## ACTIVITY
Word for word, retype the lines from the one containing "[公式x] (320, 2484)" to the last line of the data below, both ends included.

%%

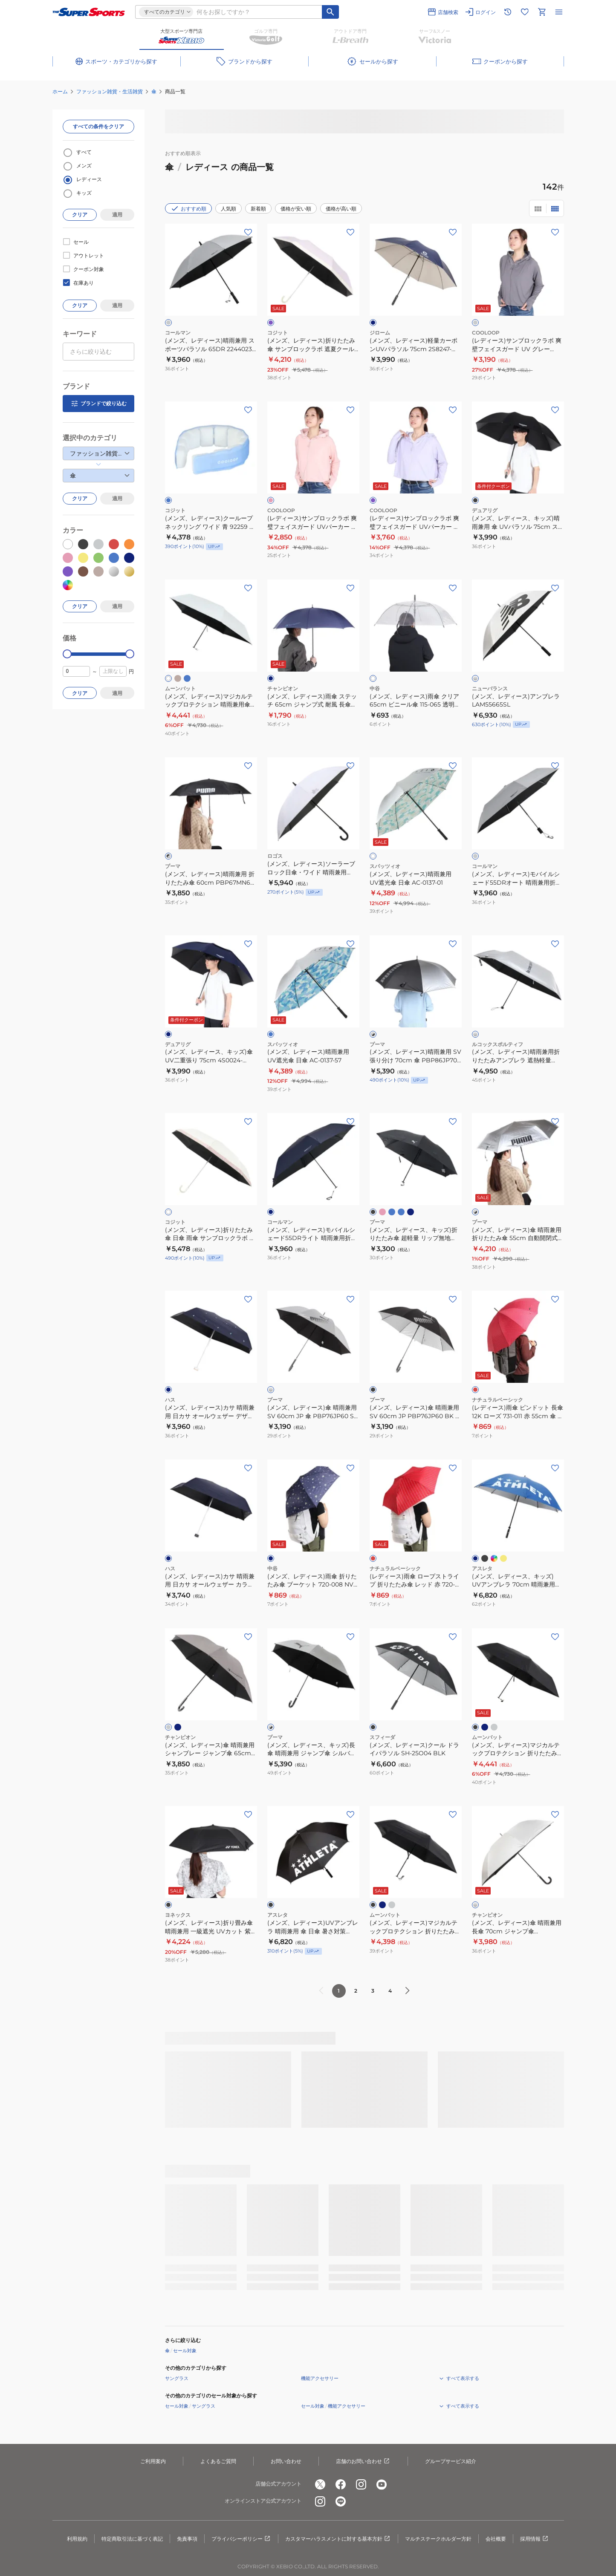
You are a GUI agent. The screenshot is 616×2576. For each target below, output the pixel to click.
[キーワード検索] (330, 12)
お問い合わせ (286, 2461)
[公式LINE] (340, 2501)
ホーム (60, 91)
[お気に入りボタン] (248, 232)
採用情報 (534, 2539)
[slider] (67, 653)
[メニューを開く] (559, 12)
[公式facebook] (340, 2484)
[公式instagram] (361, 2484)
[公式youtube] (381, 2484)
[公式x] (320, 2484)
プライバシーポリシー (241, 2539)
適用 (117, 214)
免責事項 (187, 2539)
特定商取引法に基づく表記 (132, 2539)
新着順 (258, 208)
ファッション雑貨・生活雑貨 (109, 91)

%%

## THE COMPLETED TASK
[公式x] (320, 2484)
プライバシーポリシー (241, 2539)
適用 (117, 214)
免責事項 (187, 2539)
特定商取引法に基づく表記 (132, 2539)
新着順 (258, 208)
ファッション雑貨・生活雑貨 (109, 91)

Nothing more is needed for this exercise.